Ehud Barak: U.S. advises qualified apology to Turkey
WASHINGTON — The Obama administration agrees with a formulation in which Israel would apologize to Turkey for the deadly 2010 flotilla raid without accepting blame, Ehud Barak said.
Isarel’s defense minister outlined the formulation, which would have Israel apologize to Turkey for “mistakes made, if there were any” in exchange for Turkey barring legal action against the Israeli troops involved, to reporters on July 28. Barak had spent the day in meetings with National Security Adviser Tom Donilon, Secretary of State Hillary Rodham Clinton and Defense Secretary Leon Panetta.
He told reporters that the formulation arose in his meeting with Clinton, although it was not clear whether he or Clinton initiated the idea. Barak said the Americans made the case that “if you want to defend your soldiers, make this deal.”
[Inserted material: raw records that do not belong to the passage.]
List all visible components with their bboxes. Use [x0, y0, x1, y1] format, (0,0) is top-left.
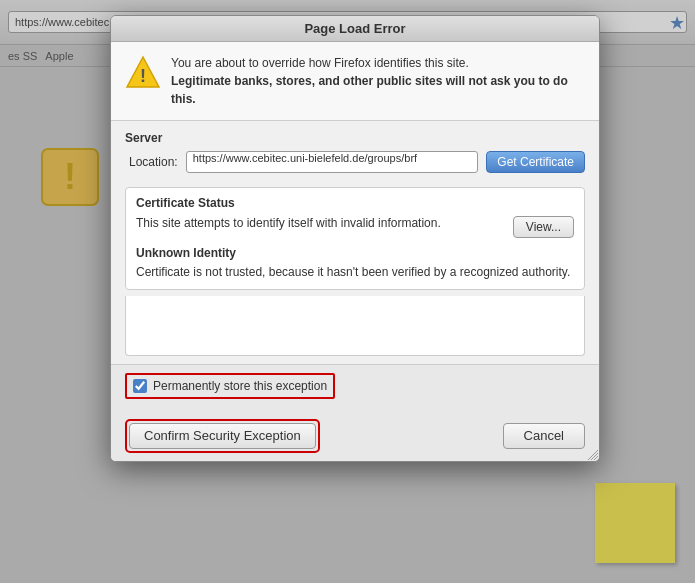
server-section-label: Server — [125, 131, 585, 145]
location-row: Location: https://www.cebitec.uni-bielef… — [129, 151, 585, 173]
get-certificate-button[interactable]: Get Certificate — [486, 151, 585, 173]
cert-section-title: Certificate Status — [136, 196, 574, 210]
view-certificate-button[interactable]: View... — [513, 216, 574, 238]
permanently-store-label: Permanently store this exception — [153, 379, 327, 393]
resize-handle[interactable] — [585, 447, 599, 461]
dialog-titlebar: Page Load Error — [111, 16, 599, 42]
confirm-button-wrapper: Confirm Security Exception — [125, 419, 320, 453]
dialog-title: Page Load Error — [304, 21, 405, 36]
cert-identity-title: Unknown Identity — [136, 246, 574, 260]
certificate-section: Certificate Status This site attempts to… — [125, 187, 585, 290]
location-input[interactable]: https://www.cebitec.uni-bielefeld.de/gro… — [186, 151, 479, 173]
cert-identity-desc: Certificate is not trusted, because it h… — [136, 264, 574, 281]
warning-text: You are about to override how Firefox id… — [171, 54, 585, 108]
permanently-store-checkbox[interactable] — [133, 379, 147, 393]
cert-empty-space — [125, 296, 585, 356]
bottom-area: Permanently store this exception Confirm… — [111, 364, 599, 461]
security-exception-dialog: Page Load Error ! You are about to overr… — [110, 15, 600, 462]
server-section: Server Location: https://www.cebitec.uni… — [111, 121, 599, 181]
svg-text:!: ! — [140, 66, 146, 86]
warning-triangle-icon: ! — [125, 54, 161, 90]
cert-description-text: This site attempts to identify itself wi… — [136, 216, 441, 230]
cancel-button[interactable]: Cancel — [503, 423, 585, 449]
button-row: Confirm Security Exception Cancel — [125, 419, 585, 453]
confirm-security-exception-button[interactable]: Confirm Security Exception — [129, 423, 316, 449]
warning-banner: ! You are about to override how Firefox … — [111, 42, 599, 121]
warning-line2: Legitimate banks, stores, and other publ… — [171, 74, 568, 106]
dialog-body: ! You are about to override how Firefox … — [111, 42, 599, 461]
location-label: Location: — [129, 155, 178, 169]
permanently-store-checkbox-row: Permanently store this exception — [125, 373, 335, 399]
warning-line1: You are about to override how Firefox id… — [171, 54, 585, 72]
cert-description: This site attempts to identify itself wi… — [136, 216, 574, 238]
A State Department official confirmed that the topic was raised, and said it was the Obama administration’s view that Israel and Turkey should resolve the matter, but also said the details of any such agreement are solely up to Turkey and Israel.
In his meeting with reporters, Barak endorsed the idea, and suggested it was critical to reach an agreement before the United Nations makes public a report on the May 31, 2010 commando raid on a Turkish-flagged aid flotilla attempting to break Israel’s naval blockade on the Hamas-controlled Gaza Strip.
“We have to weigh the results of this report, and Turkey bringing legal action against [Israeli] officers all over the world,” Barak said. Nine Turks, including one Turkish American, died in the raid.
The report, by a commission headed by former New Zealand Prime Minister Geoffrey Palmer, largely vindicates Israel, Barak said, without explaining how he knew this, but there are details that could leave Israeli troops open to legal action.
Turkish diplomats have said nothing less than an Israeli apology would repair the damage.
A number of ministers in Israeli Prime Minister Benjamin Netanyahu’s government are strongly resisting an apology.